Your task: In the data below, find every line with the word "image" and copy it out.

Stored data:
------------------------------------

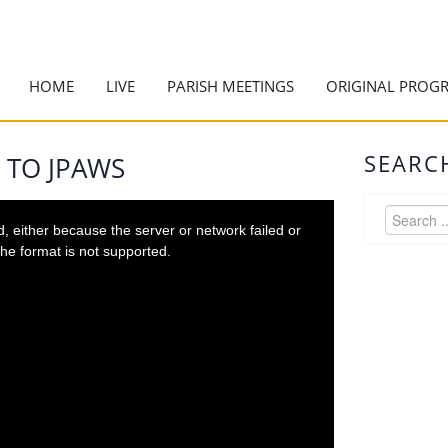
HOME
LIVE
PARISH MEETINGS
ORIGINAL PROG
SEARC
 TO JPAWS
 either because the server or network failed or
he format is not supported.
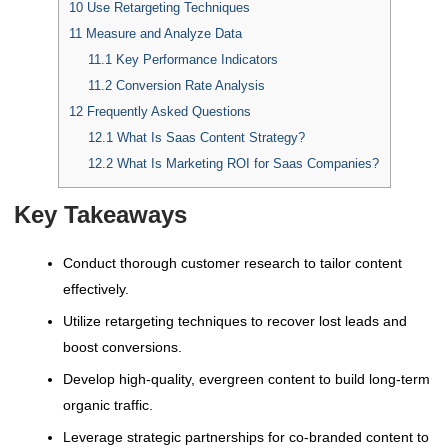
10
Use Retargeting Techniques
11
Measure and Analyze Data
11.1
Key Performance Indicators
11.2
Conversion Rate Analysis
12
Frequently Asked Questions
12.1
What Is Saas Content Strategy?
12.2
What Is Marketing ROI for Saas Companies?
Key Takeaways
Conduct thorough customer research to tailor content
effectively.
Utilize retargeting techniques to recover lost leads and
boost conversions.
Develop high-quality, evergreen content to build long-term
organic traffic.
Leverage strategic partnerships for co-branded content to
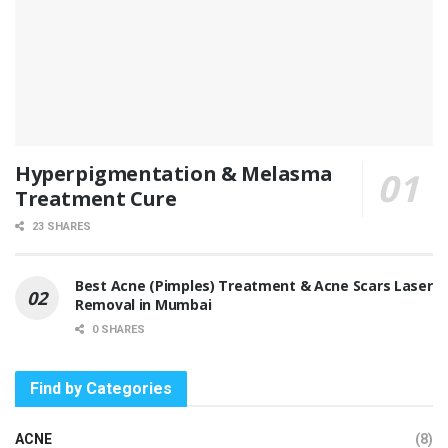
Hyperpigmentation & Melasma
Treatment Cure
23 SHARES
Best Acne (Pimples) Treatment & Acne Scars Laser
Removal in Mumbai
0 SHARES
Find by Categories
ACNE
(8)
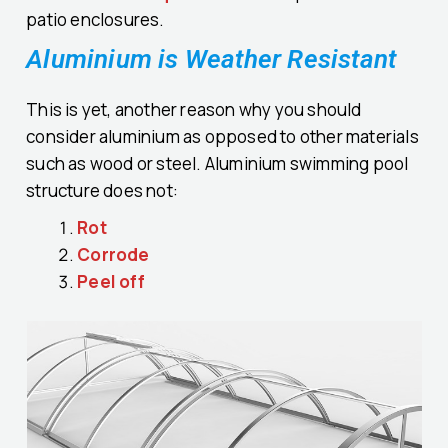
patio enclosures.
Aluminium is Weather Resistant
This is yet, another reason why you should
consider aluminium as opposed to other materials
such as wood or steel. Aluminium swimming pool
structure does not:
Rot
Corrode
Peel off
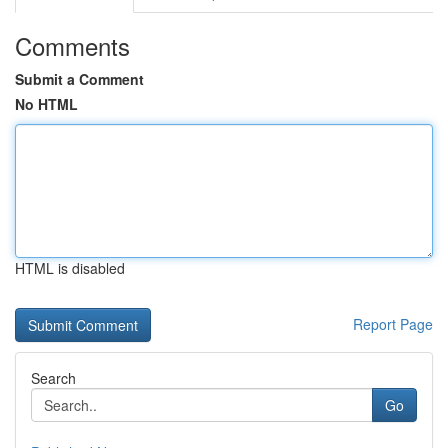
Comments
Submit a Comment
No HTML
HTML is disabled
Report Page
Search
Go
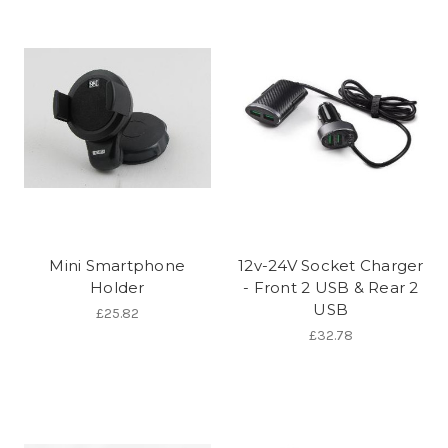
Mini Smartphone
12v-24V Socket Charger
Holder
- Front 2 USB & Rear 2
USB
£25.82
£32.78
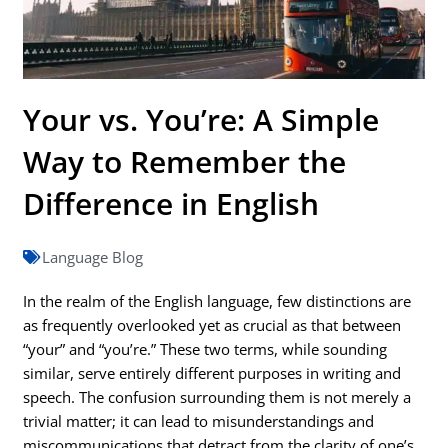
Your vs. You’re: A Simple
Way to Remember the
Difference in English
Language Blog
In the realm of the English language, few distinctions are
as frequently overlooked yet as crucial as that between
“your” and “you’re.” These two terms, while sounding
similar, serve entirely different purposes in writing and
speech. The confusion surrounding them is not merely a
trivial matter; it can lead to misunderstandings and
miscommunications that detract from the clarity of one’s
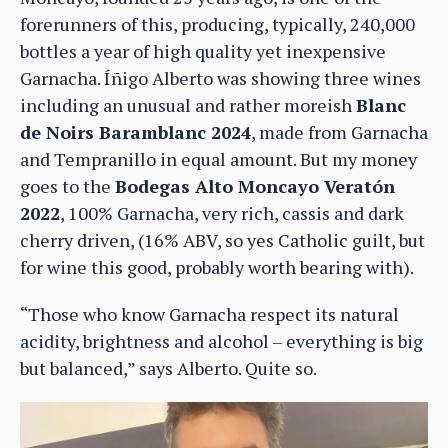
forerunners of this, producing, typically, 240,000
bottles a year of high quality yet inexpensive
Garnacha. Íñigo Alberto was showing three wines
including an unusual and rather moreish
Blanc
de Noirs Baramblanc 2024
, made from Garnacha
and Tempranillo in equal amount. But my money
goes to the
Bodegas Alto Moncayo Veratón
2022
, 100% Garnacha, very rich, cassis and dark
cherry driven, (16% ABV, so yes Catholic guilt, but
for wine this good, probably worth bearing with).
“Those who know Garnacha respect its natural
acidity, brightness and alcohol – everything is big
but balanced,” says Alberto. Quite so.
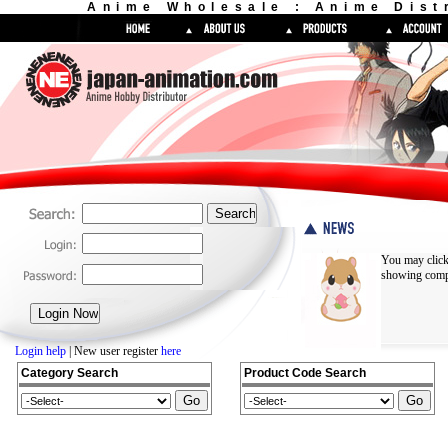
Anime Wholesale : Anime Dist
You may click
showing compl
Login help
| New user register
here
Category Search
Product Code Search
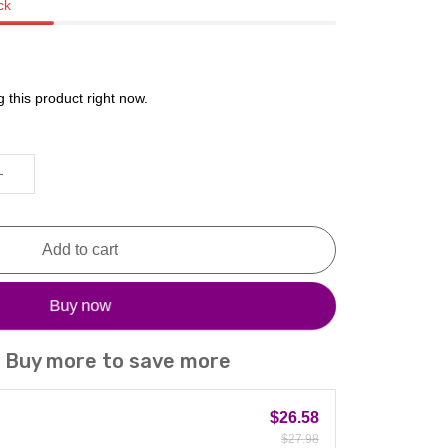
ck
 this product right now.
Add to cart
Buy now
! Buy more to save more
$26.58
$27.98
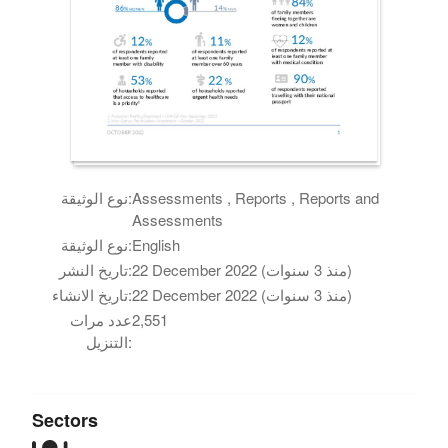
نوع الوثيقة:
Assessments , Reports , Reports and
Assessments
نوع الوثيقة:
English
تاريخ النشر:
22 December 2022 (منذ 3 سنوات)
تاريخ الانشاء:
22 December 2022 (منذ 3 سنوات)
عدد مرات
2,551
التنزيل:
Sectors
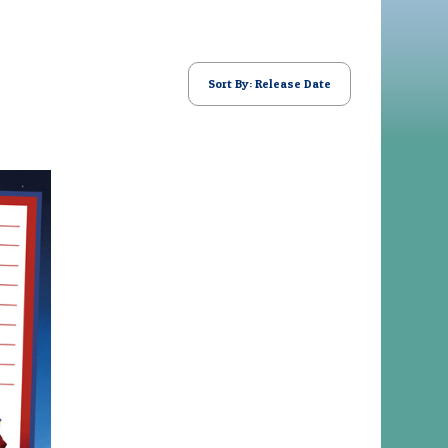
Sort By: Release Date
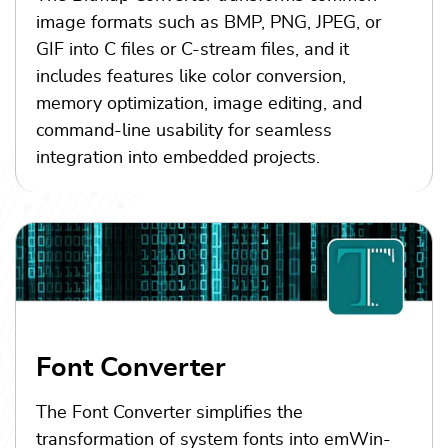
image formats such as BMP, PNG, JPEG, or
GIF into C files or C-stream files, and it
includes features like color conversion,
memory optimization, image editing, and
command-line usability for seamless
integration into embedded projects.
Font Converter
The Font Converter simplifies the
transformation of system fonts into emWin-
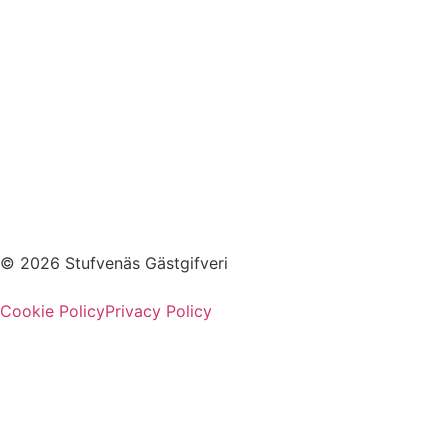
© 2026 Stufvenäs Gästgifveri
Cookie Policy
Privacy Policy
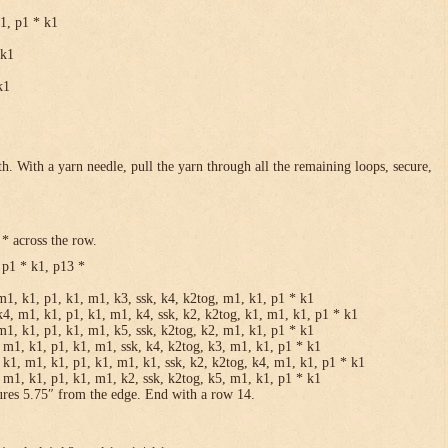
k1, p1 * k1
 k1
k1
h. With a yarn needle, pull the yarn through all the remaining loops, secure,
* across the row.
 p1 * k1, p13 *
m1, k1, p1, k1, m1, k3, ssk, k4, k2tog, m1, k1, p1 * k1
k4, m1, k1, p1, k1, m1, k4, ssk, k2, k2tog, k1, m1, k1, p1 * k1
m1, k1, p1, k1, m1, k5, ssk, k2tog, k2, m1, k1, p1 * k1
 m1, k1, p1, k1, m1, ssk, k4, k2tog, k3, m1, k1, p1 * k1
 k1, m1, k1, p1, k1, m1, k1, ssk, k2, k2tog, k4, m1, k1, p1 * k1
 m1, k1, p1, k1, m1, k2, ssk, k2tog, k5, m1, k1, p1 * k1
ures 5.75″ from the edge. End with a row 14.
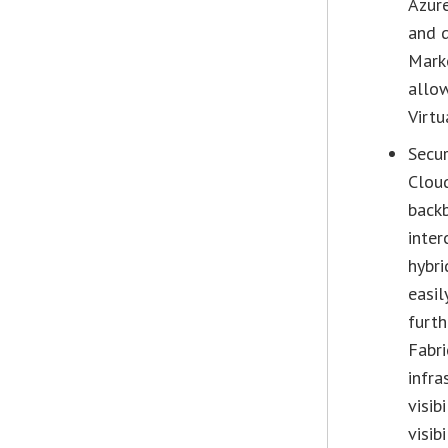
Azure
and d
Marke
allow
Virtu
Secur
Cloud
backb
inter
hybri
easil
furth
Fabri
infra
visib
visib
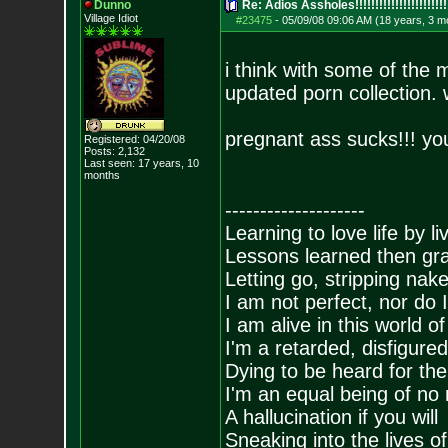
Dunno
Re: Adios Assholes!!!!!!!!!!!!!!!!!!!!!!!
Village Idiot
#23475
-
05/09/08 09:06 AM (18 years, 3 m
i think with some of the 
updated porn collection.
pregnant ass sucks!!! you
Registered: 04/20/08
Posts:
2,132
Last seen: 17 years, 10
months
--------------------
Learning to love life by l
Lessons learned then gra
Letting go, stripping nak
I am not perfect, nor do I
I am alive in this world o
I'm a retarded, disfigure
Dying to be heard for the s
I'm an equal being of no 
A hallucination if you will
Sneaking into the lives of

------------------------------------

Answer for the task:
image formats such as BMP, PNG, JPEG, or
memory optimization, image editing, and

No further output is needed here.